The records below must be output exactly, without pictures.

Page images and extracted text
________________

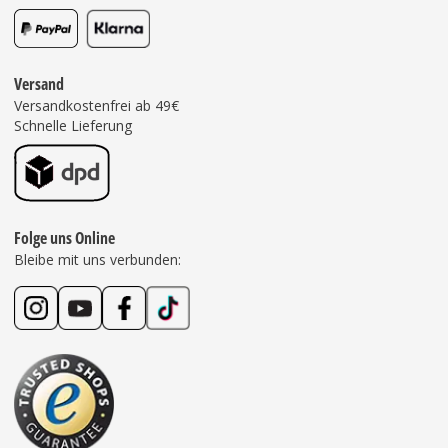
Versand
Versandkostenfrei ab 49€
Schnelle Lieferung
Folge uns Online
Bleibe mit uns verbunden:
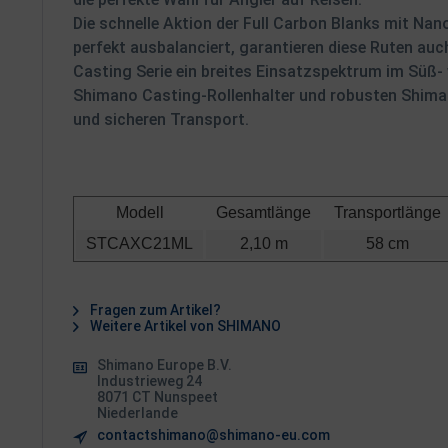
Die schnelle Aktion der Full Carbon Blanks mit Nan
perfekt ausbalanciert, garantieren diese Ruten au
Casting Serie ein breites Einsatzspektrum im Süß- 
Shimano Casting-Rollenhalter und robusten Shimano
und sicheren Transport.
Modell
Gesamtlänge
Transportlänge
STCAXC21ML
2,10 m
58 cm
Fragen zum Artikel?
Weitere Artikel von SHIMANO
Shimano Europe B.V.
Industrieweg 24
8071 CT Nunspeet
Niederlande
contactshimano@shimano-eu.com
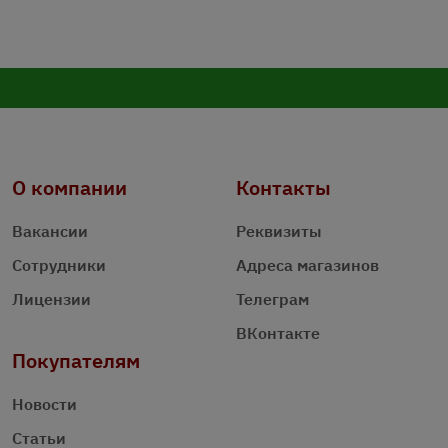
О компании
Контакты
Вакансии
Реквизиты
Сотрудники
Адреса магазинов
Лицензии
Телеграм
ВКонтакте
Покупателям
Новости
Статьи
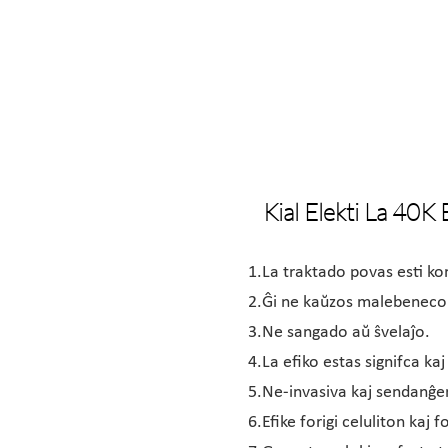
Kial Elekti La 40K
1.La traktado povas esti kom
2.Ĝi ne kaŭzos malebeneco
3.Ne sangado aŭ ŝvelaĵo.
4.La efiko estas signifca kaj
5.Ne-invasiva kaj sendanĝer
6.Efike forigi celuliton kaj 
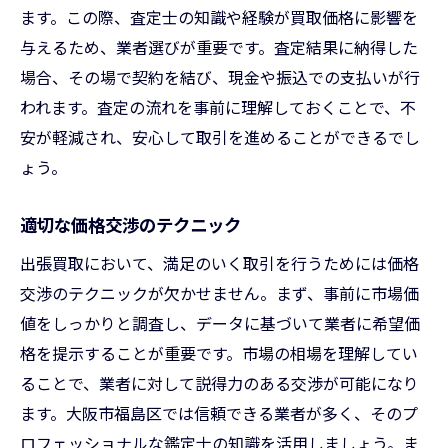
ます。この際、査定士の知識や経験が買取価格に影響を
与えるため、業者選びが重要です。査定結果に納得した
場合、その場で契約を結び、現金や振込での支払いが行
われます。査定の流れを事前に理解しておくことで、不
安が軽減され、安心して取引を進めることができるでし
ょう。
適切な価格交渉のテクニック
出張買取において、満足のいく取引を行うためには価格
交渉のテクニックが欠かせません。まず、事前に市場価
値をしっかりと調査し、データに基づいて業者に希望価
格を提示することが重要です。市場の相場を理解してい
ることで、業者に対して説得力のある交渉が可能になり
ます。大阪市福島区では信頼できる業者が多く、そのプ
ロフェッショナルな鑑定士の知識を活用しましょう。ま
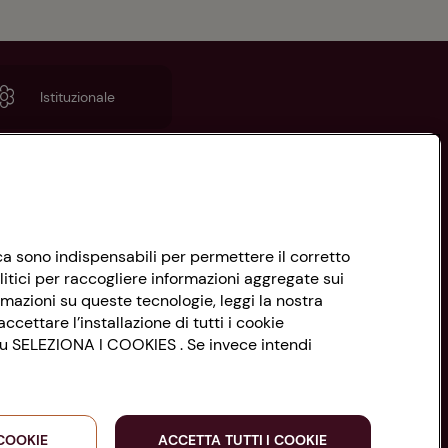
Istituzionale
nica sono indispensabili per permettere il corretto
litici per raccogliere informazioni aggregate sui
rmazioni su queste tecnologie, leggi la nostra
ccettare l’installazione di tutti i cookie
 su SELEZIONA I COOKIES . Se invece intendi
 COOKIE
ACCETTA TUTTI I COOKIE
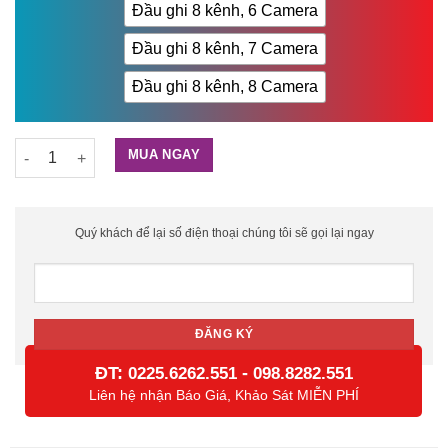
Đầu ghi 8 kênh, 6 Camera
Đầu ghi 8 kênh, 7 Camera
Đầu ghi 8 kênh, 8 Camera
Bộ 1-8 Camera FullHD 2.0 MP số lượng
MUA NGAY
Quý khách để lại số điện thoại chúng tôi sẽ gọi lại ngay
ĐT:
-
0225.6262.551
098.8282.551
Liên hệ nhận Báo Giá, Khảo Sát MIỄN PHÍ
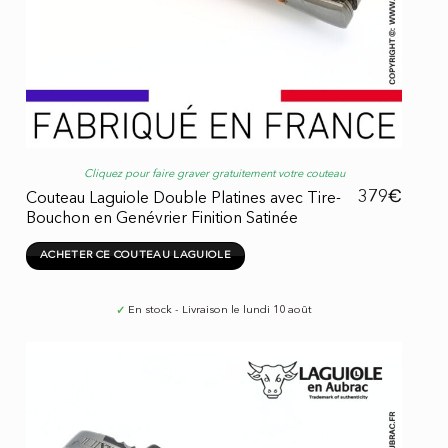
Cliquez pour faire graver gratuitement votre couteau
€
379
Couteau Laguiole Double Platines avec Tire-
Bouchon en Genévrier Finition Satinée
ACHETER CE COUTEAU LAGUIOLE
✓
En stock - Livraison le lundi 10 août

________________

## ANSWER TO THIS TASK:
Versand
Versandkostenfrei ab 49€
Schnelle Lieferung
Folge uns Online
Bleibe mit uns verbunden:
Die schnelle Aktion der Full Carbon Blanks mit Nan
perfekt ausbalanciert, garantieren diese Ruten au
Casting Serie ein breites Einsatzspektrum im Süß- 
Shimano Casting-Rollenhalter und robusten Shimano
und sicheren Transport.
Modell
Gesamtlänge
Transportlänge
STCAXC21ML
2,10 m
58 cm
Fragen zum Artikel?
Weitere Artikel von SHIMANO
Shimano Europe B.V.
Industrieweg 24
8071 CT Nunspeet
Niederlande
contactshimano@shimano-eu.com
О компании
Контакты
Вакансии
Реквизиты
Сотрудники
Адреса магазинов
Лицензии
Телеграм
ВКонтакте
Покупателям
Новости
Статьи
Kial Elekti La 40K
1.La traktado povas esti kom
2.Ĝi ne kaŭzos malebeneco
3.Ne sangado aŭ ŝvelaĵo.
4.La efiko estas signifca kaj
5.Ne-invasiva kaj sendanĝer
6.Efike forigi celuliton kaj 
ます。この際、査定士の知識や経験が買取価格に影響を
与えるため、業者選びが重要です。査定結果に納得した
場合、その場で契約を結び、現金や振込での支払いが行
われます。査定の流れを事前に理解しておくことで、不
安が軽減され、安心して取引を進めることができるでし
ょう。
適切な価格交渉のテクニック
出張買取において、満足のいく取引を行うためには価格
交渉のテクニックが欠かせません。まず、事前に市場価
値をしっかりと調査し、データに基づいて業者に希望価
格を提示することが重要です。市場の相場を理解してい
ることで、業者に対して説得力のある交渉が可能になり
ます。大阪市福島区では信頼できる業者が多く、そのプ
ロフェッショナルな鑑定士の知識を活用しましょう。ま
Istituzionale
nica sono indispensabili per permettere il corretto
litici per raccogliere informazioni aggregate sui
rmazioni su queste tecnologie, leggi la nostra
ccettare l’installazione di tutti i cookie
 su SELEZIONA I COOKIES . Se invece intendi
 COOKIE
ACCETTA TUTTI I COOKIE
Đầu ghi 8 kênh, 6 Camera
Đầu ghi 8 kênh, 7 Camera
Đầu ghi 8 kênh, 8 Camera
Bộ 1-8 Camera FullHD 2.0 MP số lượng
MUA NGAY
Quý khách để lại số điện thoại chúng tôi sẽ gọi lại ngay
ĐT:
-
0225.6262.551
098.8282.551
Liên hệ nhận Báo Giá, Khảo Sát MIỄN PHÍ
Cliquez pour faire graver gratuitement votre couteau
€
379
Couteau Laguiole Double Platines avec Tire-
Bouchon en Genévrier Finition Satinée
ACHETER CE COUTEAU LAGUIOLE
✓
En stock - Livraison le lundi 10 août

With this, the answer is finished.